Bone metastases are a common manifestation of distant relapse from many types of solid cancers, especially those arising in the lung, breast, and prostate. As many as 80 percent of patients with solid tumors will develop painful bone metastases to the spine, pelvis, and extremities during the course of their illness .
The goals of palliative treatment of bone metastases are pain relief, preservation of function, and maintenance of skeletal integrity. When bone pain is limited to a single or a limited number of sites, local field external beam radiation therapy (RT) to the painful sites can provide pain relief in approximately 60 to 85 percent of cases, with complete pain response reported in 15 to 58 percent . If symptomatic lesions are widespread, radiopharmaceuticals or hemibody radiation may provide useful palliative alternatives. Although treatment can be effective for patients with mild, moderate, or severe pain, early intervention may be useful in maintaining quality of life and minimizing side effects of analgesic medications .

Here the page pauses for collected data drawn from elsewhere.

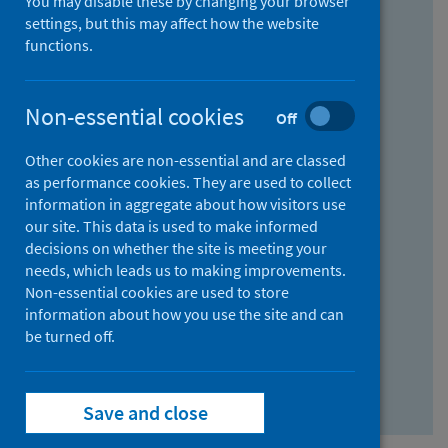
You may disable these by changing your browser
Find research...
settings, but this may affect how the website
functions.
With all the words:
Non-essential cookies
Off
How
to
Other cookies are non-essential and are classed
use
With at least one of the words:
as performance cookies. They are used to collect
information in aggregate about how visitors use
the
How
our site. This data is used to make informed
AND
to
decisions on whether the site is meeting your
field
use
Without the words:
needs, which leads us to making improvements.
Non-essential cookies are used to store
the
How
information about how you use the site and can
OR
to
be turned off.
field
use
Search repository
the
Save and close
NOT
field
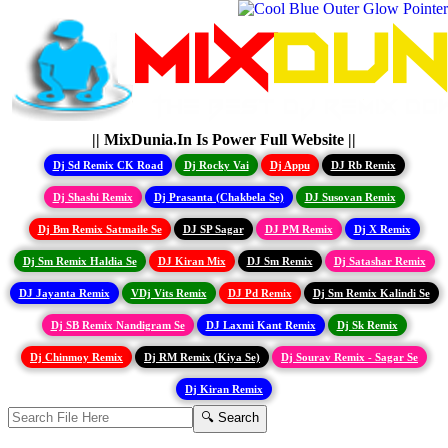
|| MixDunia.In Is Power Full Website ||
Dj Sd Remix CK Road
Dj Rocky Vai
Dj Appu
DJ Rb Remix
Dj Shashi Remix
Dj Prasanta (Chakbela Se)
DJ Susovan Remix
Dj Bm Remix Satmaile Se
DJ SP Sagar
DJ PM Remix
Dj X Remix
Dj Sm Remix Haldia Se
DJ Kiran Mix
DJ Sm Remix
Dj Satashar Remix
DJ Jayanta Remix
VDj Vits Remix
DJ Pd Remix
Dj Sm Remix Kalindi Se
Dj SB Remix Nandigram Se
DJ Laxmi Kant Remix
Dj Sk Remix
Dj Chinmoy Remix
Dj RM Remix (Kiya Se)
Dj Sourav Remix - Sagar Se
Dj Kiran Remix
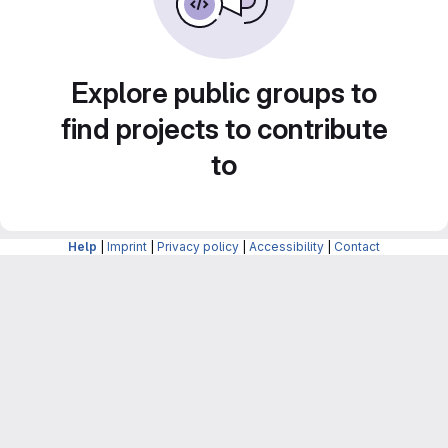
Explore public groups to
find projects to contribute
to
Help
|
Imprint
|
Privacy policy
|
Accessibility
|
Contact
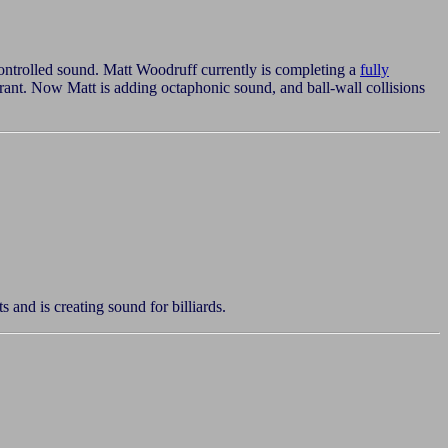
ontrolled sound. Matt Woodruff currently is completing a
fully
rant. Now Matt is adding octaphonic sound, and ball-wall collisions
and is creating sound for billiards.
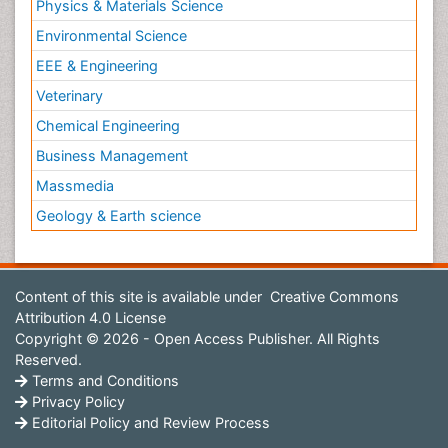
Physics & Materials Science
Environmental Science
EEE & Engineering
Veterinary
Chemical Engineering
Business Management
Massmedia
Geology & Earth science
Content of this site is available under
Creative Commons
Attribution 4.0 License
Copyright © 2026 - Open Access Publisher. All Rights
Reserved.
Terms and Conditions
Privacy Policy
Editorial Policy and Review Process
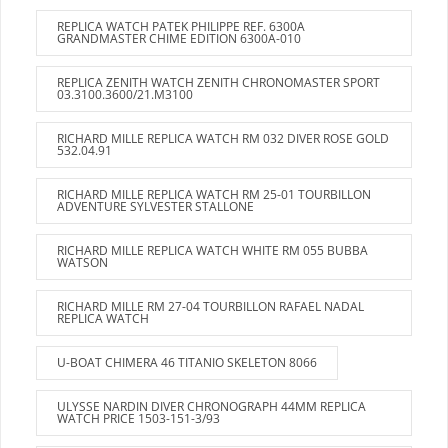
REPLICA WATCH PATEK PHILIPPE REF. 6300A
GRANDMASTER CHIME EDITION 6300A-010
REPLICA ZENITH WATCH ZENITH CHRONOMASTER SPORT
03.3100.3600/21.M3100
RICHARD MILLE REPLICA WATCH RM 032 DIVER ROSE GOLD
532.04.91
RICHARD MILLE REPLICA WATCH RM 25-01 TOURBILLON
ADVENTURE SYLVESTER STALLONE
RICHARD MILLE REPLICA WATCH WHITE RM 055 BUBBA
WATSON
RICHARD MILLE RM 27-04 TOURBILLON RAFAEL NADAL
REPLICA WATCH
U-BOAT CHIMERA 46 TITANIO SKELETON 8066
ULYSSE NARDIN DIVER CHRONOGRAPH 44MM REPLICA
WATCH PRICE 1503-151-3/93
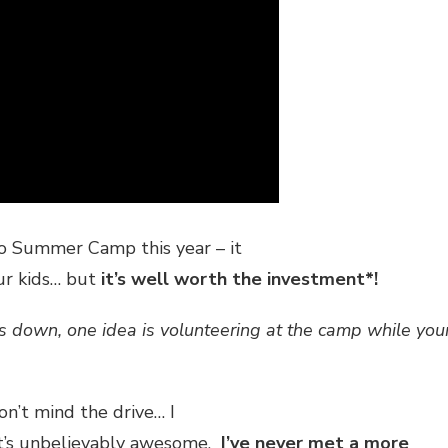
to Summer Camp this year – it
our kids… but
it’s well worth the investment*!
 down, one idea is volunteering at the camp while you
n’t mind the drive… I
It’s unbelievably awesome.
I’ve never met a more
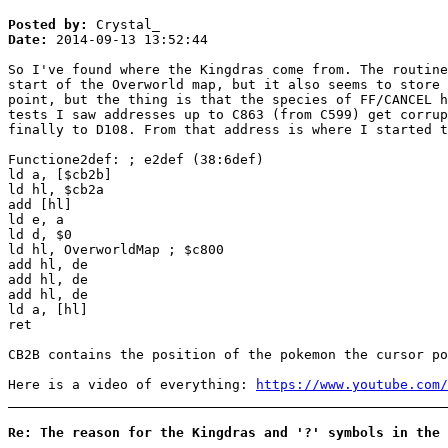
Posted by:
Crystal_
Date:
2014-09-13 13:52:44
So I've found where the Kingdras come from. The routine
start of the Overworld map, but it also seems to store 
point, but the thing is that the species of FF/CANCEL h
tests I saw addresses up to C863 (from C599) get corrup
finally to D108. From that address is where I started t
Functione2def: ; e2def (38:6def)
ld a, [$cb2b]
ld hl, $cb2a
add [hl]
ld e, a
ld d, $0
ld hl, OverworldMap ; $c800
add hl, de
add hl, de
add hl, de
ld a, [hl]
ret
CB2B contains the position of the pokemon the cursor po
Here is a video of everything:
https://www.youtube.com/
Re: The reason for the Kingdras and '?' symbols in the 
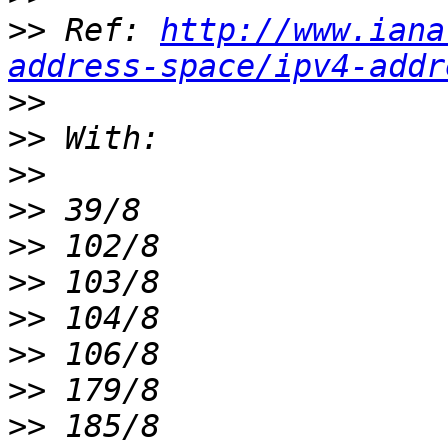
>>
 Ref: 
http://www.iana
address-space/ipv4-addr
>>
>>
>>
>>
>>
>>
>>
>>
>>
>>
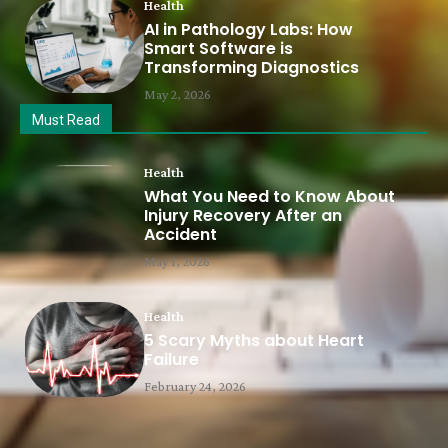
Health
AI in Pathology Labs: How
Smart Software is
Transforming Diagnostics
May 2, 2026
Must Read
Health
What You Need to Know About
Injury Recovery After an
Accident
May 1, 2026
Health
5 Scary Myths about Heart
Failure
February 24, 2026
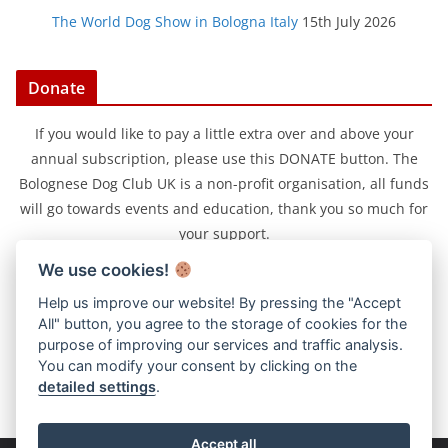
The World Dog Show in Bologna Italy
15th July 2026
Donate
If you would like to pay a little extra over and above your
annual subscription, please use this DONATE button. The
Bolognese Dog Club UK is a non-profit organisation, all funds
will go towards events and education, thank you so much for
your support.
We use cookies!
Help us improve our website! By pressing the "Accept
All" button, you agree to the storage of cookies for the
purpose of improving our services and traffic analysis.
You can modify your consent by clicking on the
detailed settings
.
Accept all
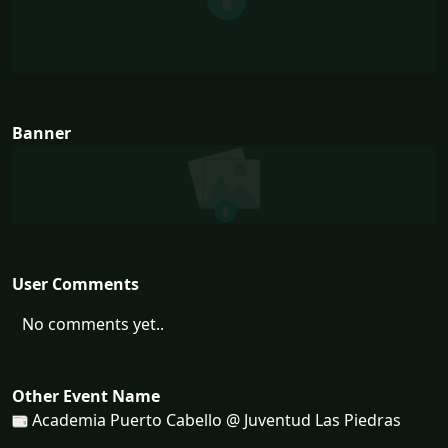
Banner
User Comments
No comments yet..
Other Event Name
Academia Puerto Cabello @ Juventud Las Piedras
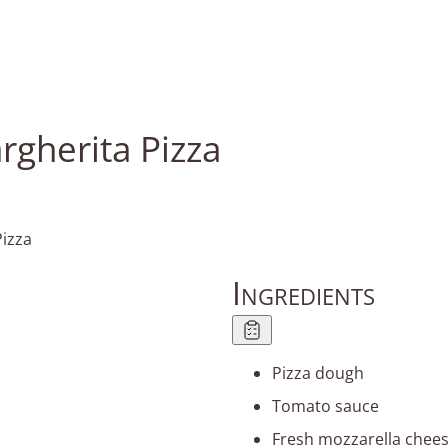
rgherita Pizza
Ingredients
Pizza dough
Tomato sauce
Fresh mozzarella chee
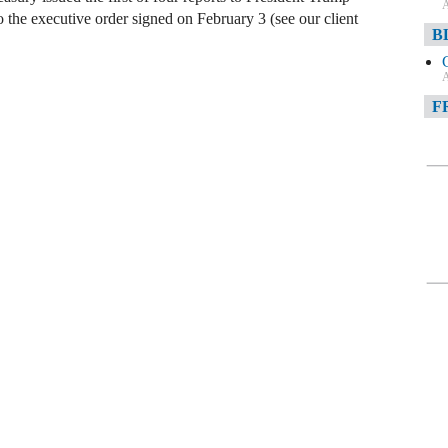
A
to the executive order signed on February 3 (see our client
B
A
F
A
F
A
D
A
D
C
A
W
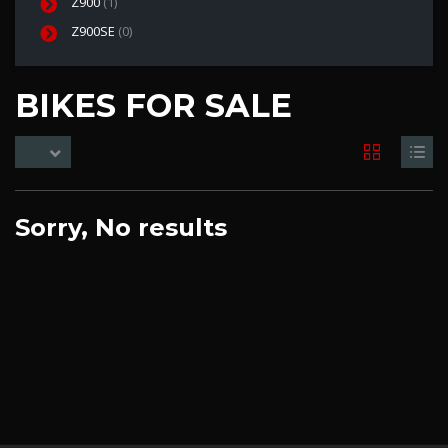
Z900
(1)
Z900SE
(0)
BIKES FOR SALE
Sorry, No results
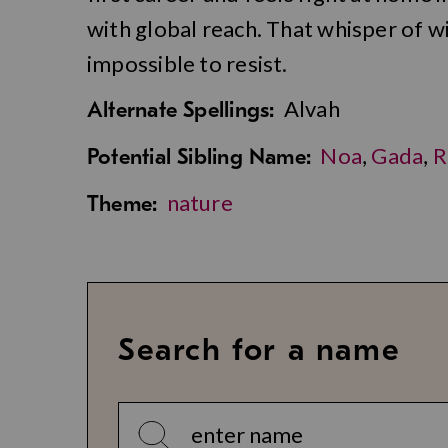
with global reach. That whisper of w
impossible to resist.
Alvah
Alternate Spellings:
Noa
,
Gada
,
R
Potential Sibling Name:
nature
Theme:
Search for a name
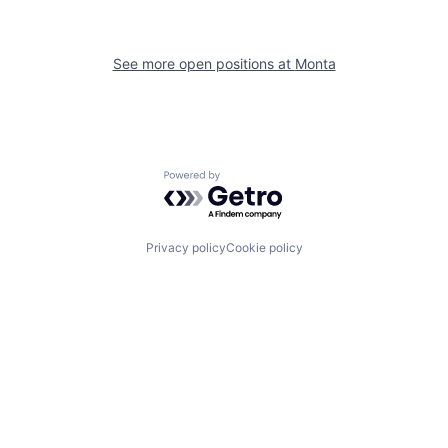
See more open positions at
Monta
Powered by Getro.com
Privacy policy
Cookie policy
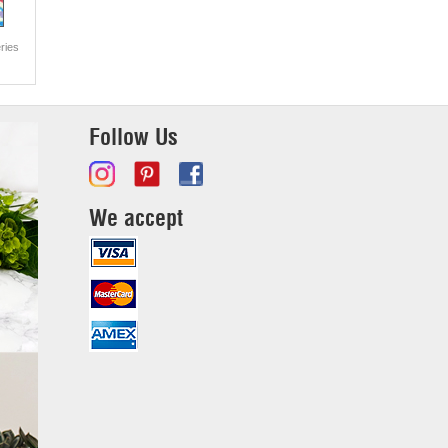
ries
Follow Us
We accept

The use of external beam and hemibody irradiation will be reviewed here. Other aspects of cancer pain management are discussed separately. (See "Cancer pain management: General principles and risk management for patients receiving opioids".)
EXTERNAL BEAM RT
Guidelines from the American Society for Radiation Oncology (ASTRO) support treatment with a single fraction of radiation using a dose of 8 Gy to provide palliation for relief of pain from bone metastases.
Based upon a systematic review of the literature, this approach improved patient convenience and was more cost effective compared with fractionated schedules . The use of a single 8 Gy fraction for pain relief is also supported by a second systematic review of the literature that looked at different doses of radiation administered as a single fraction . That review also concluded that a dose of 8 Gy was more effective than lower doses in providing pain relief.